Security and Privacy

Privacy isn't an afterthought here-it’s baked into the core. Leaving a home assistant open to eavesdropping is simply not an option, which is why the entire voice streaming pipeline is end-to-end encrypted. All traffic between your local controller and the model runs over a secure WSS/TLS channel, authenticated via a unique device key that also serves as your hardware identifier. From your user dashboard, you have total control to instantly revoke or suspend any key (and by extension, the device itself).

The local voice-assistant agent operates in a strict "privacy-first" sandbox. It doesn't snoop around your local network or harvest metadata. Outbound traffic is locked down to exactly two endpoints (voice-assistant.io and pr.voice-assistant.io). This makes it trivially easy to isolate the device behind a strict firewall and whitelist only what's absolutely necessary.

The Elephant in the Room: Proxy Dependency

It’s no secret that this is a sore subject for the self-hosted crowd. Yes, there is a reliance on a central proxy, but realistically, it’s no different than relying directly on the Google Live API. We live in an AI-driven world, and right now, the heavy lifting still happens in the cloud.

Under the Hood: What the proxy actually does

Terminates WSS connections: Handles the secure WebSocket feed from your hardware.
Validates auth: Checks your device key against the dashboard registry.
Decompresses audio: This is the proxy's primary reason for existing—squashing bandwidth down to a lean 70–80 kbps.
Routes payloads: Proxies the audio stream alongside service messages and function calls. Crucially, your actual command payloads aren't sent to the model—only the function names, parameters, and descriptions make the round trip.
Tracks tokens: Keeps a real-time tally to ensure you don't blow past your budget limits.
Runs local VAD: Uses a lightweight Microsoft AI model for Voice Activity Detection before hitting the LLM. Dropping dead silence and background mic noise saves a massive amount of tokens and drastically cuts your running costs.
Resamples audio: The LLM expects 16 kHz input but spits out 24 kHz output. The proxy normalizes both streams to 16 kHz, taking the processing load off your local microcontroller.
Masks your identity: Routes all requests through a single master account, acting as a privacy shield between you and Google.

What the proxy DOESN'T do

No logging: It does not record or transcribe your voice prompts or AI responses. This isn't implemented and never will be.
No third-party sharing: Your data stays yours.
No tracking: Zero sneaky fingerprinting, telemetry harvesting, or "phoning home."
No payment data storage: We don't ask for your phone number or hoard credit card info. Billing is handled securely off-site via Stripe.
No surprise charges: We don't auto-charge your card directly. You manage a prepaid balance. While slightly more manual, it guarantees absolute peace of mind—we hold zero billing data to compromise. (You can, however, check a box to let your subscription auto-renew directly from those pre-paid funds).

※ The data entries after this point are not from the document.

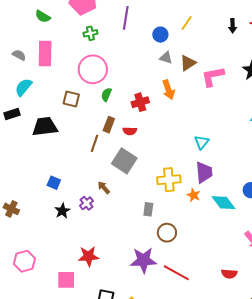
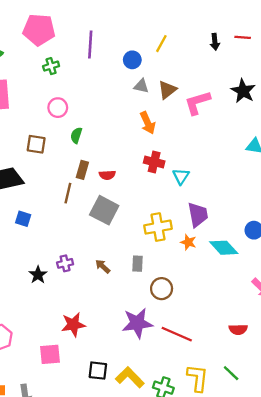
pink circle: (93, 69) -> (58, 108), size x0.6
red cross: (140, 102) -> (154, 162), moved, turned 36
cyan triangle: (202, 142) -> (181, 176), moved
blue square: (54, 183) -> (23, 219), moved
brown arrow: (104, 188) -> (103, 266), moved
purple cross: (86, 203) -> (65, 263), turned 32

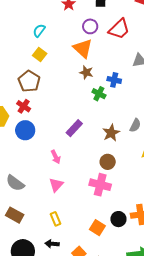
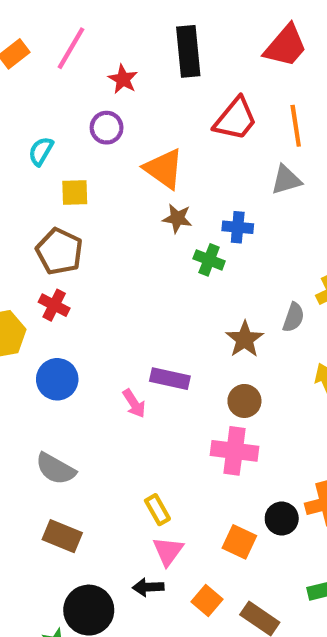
purple circle: (90, 26) -> (107, 128), moved
cyan semicircle: (39, 30) -> (41, 151), moved
yellow square: (40, 55) -> (75, 192), turned -32
purple rectangle: (74, 128) -> (170, 379), moved, turned 66
blue circle: (25, 130) -> (57, 379), moved
pink triangle: (56, 185) -> (168, 551), moved
yellow rectangle: (55, 219) -> (157, 510), moved

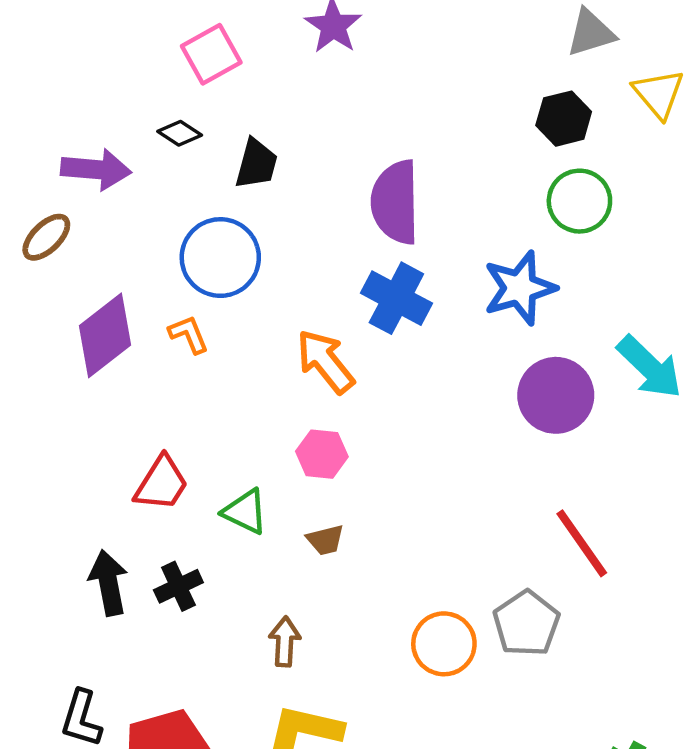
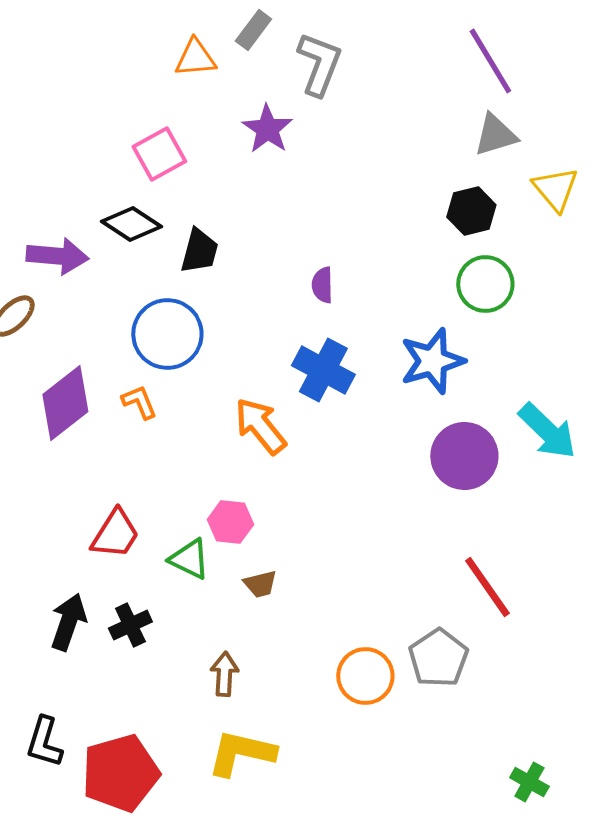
black diamond: (180, 133) -> (131, 224), size x1.5
purple semicircle: (395, 202) -> (322, 285), size x0.5
pink hexagon: (322, 454) -> (230, 522), moved
black arrow: (108, 583) -> (68, 622), turned 30

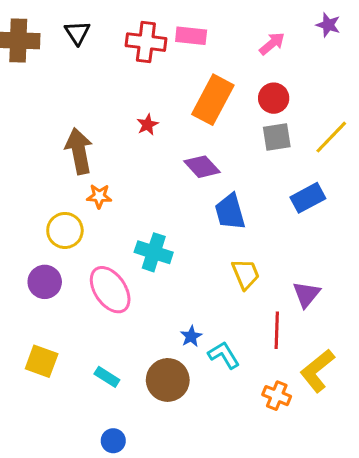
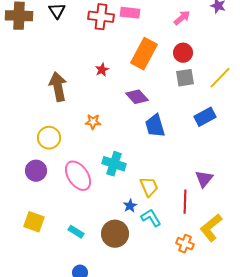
orange star: (99, 196) -> (93, 122), moved
cyan cross: (154, 252) -> (114, 164), moved
yellow trapezoid: (246, 274) -> (149, 187), moved

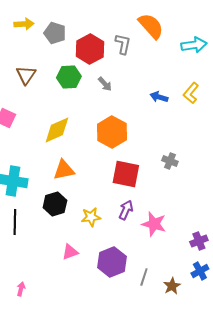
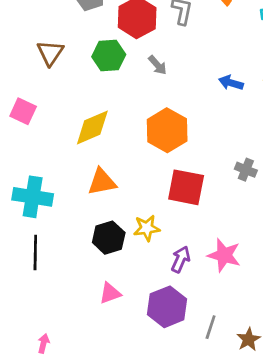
black hexagon: (55, 204) -> (109, 238), moved
purple arrow: (126, 210) -> (181, 259), moved
yellow star: (91, 217) -> (147, 228), moved

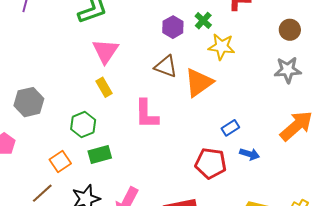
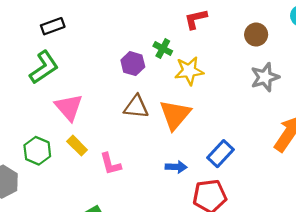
pink L-shape: (146, 114) -> (111, 164), moved, size x0.7
green hexagon: (83, 125) -> (37, 151), moved
blue rectangle: (230, 128) -> (221, 154), size x1.4
blue arrow: (250, 154) -> (176, 167), moved

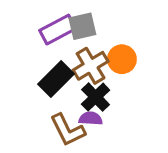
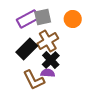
orange circle: (122, 59) -> (73, 19), moved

Frequently Asked Questions

Is it possible to wipe all traces of my activity from your system? Yes. Delete your account, and your data goes with it. All of it. No soft-deletes.

Can I run this without going through the proxy? Yep. DEV mode lets you connect directly to the model's API. You still use the dashboard editor to tweak your functionSet for now, but I’m actively working on a way to let you host your functionSet locally and cut the cord from the proxy entirely. Keep in mind: going proxy-free means losing audio compression, pre-model VAD, and token protection. But for local debugging, it’s highly viable.

Can I get access to the voice-assistant source code? That’s a tough one, and I don’t have a definitive answer just yet. I haven't made a final call on the licensing model because I want to protect the project from low-effort cloning right out of the gate. That being said, I’m very open to collaborating with serious contributors—feel free to reach out.